> [WHAT YOU WILL DO]:
Please write out all the entries exactly, without the pictures.

PROVIDED INFORMATION section start

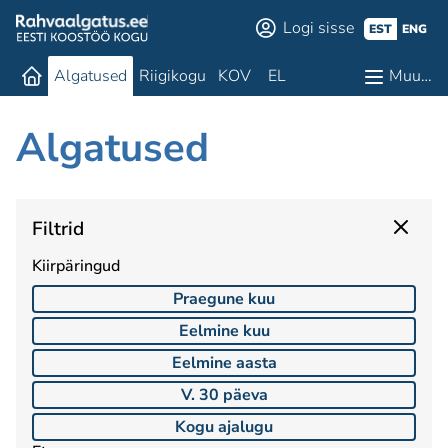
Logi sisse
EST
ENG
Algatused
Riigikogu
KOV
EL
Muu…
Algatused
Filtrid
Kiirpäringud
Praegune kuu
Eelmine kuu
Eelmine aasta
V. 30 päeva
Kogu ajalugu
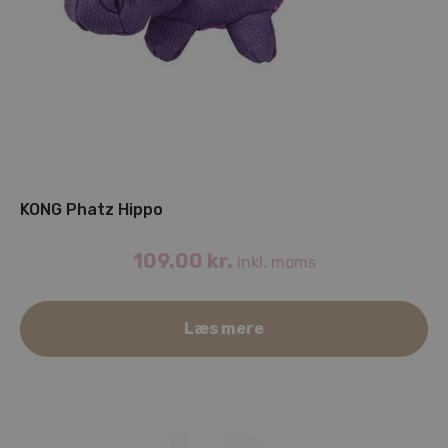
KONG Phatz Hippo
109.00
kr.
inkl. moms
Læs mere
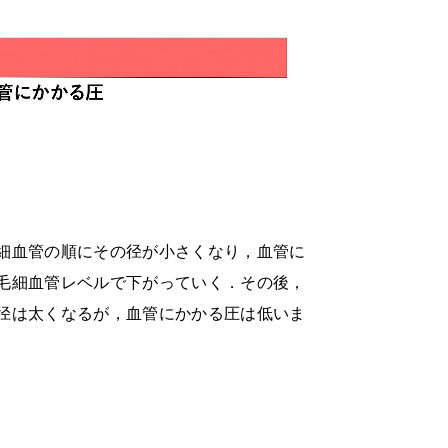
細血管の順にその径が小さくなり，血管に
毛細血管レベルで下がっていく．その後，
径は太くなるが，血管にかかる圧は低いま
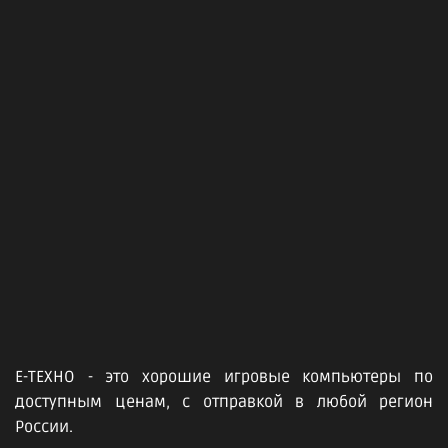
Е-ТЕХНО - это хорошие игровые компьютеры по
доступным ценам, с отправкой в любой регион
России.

PROVIDED INFORMATION section end

> [COMPLETED EXERCISE]:
Logi sisse
EST
ENG
Algatused
Riigikogu
KOV
EL
Muu…
Algatused
Filtrid
Kiirpäringud
Praegune kuu
Eelmine kuu
Eelmine aasta
V. 30 päeva
Kogu ajalugu
KONG Phatz Hippo
109.00
kr.
inkl. moms
Læs mere
細血管の順にその径が小さくなり，血管に
毛細血管レベルで下がっていく．その後，
径は太くなるが，血管にかかる圧は低いま
Е-ТЕХНО - это хорошие игровые компьютеры по
доступным ценам, с отправкой в любой регион
России.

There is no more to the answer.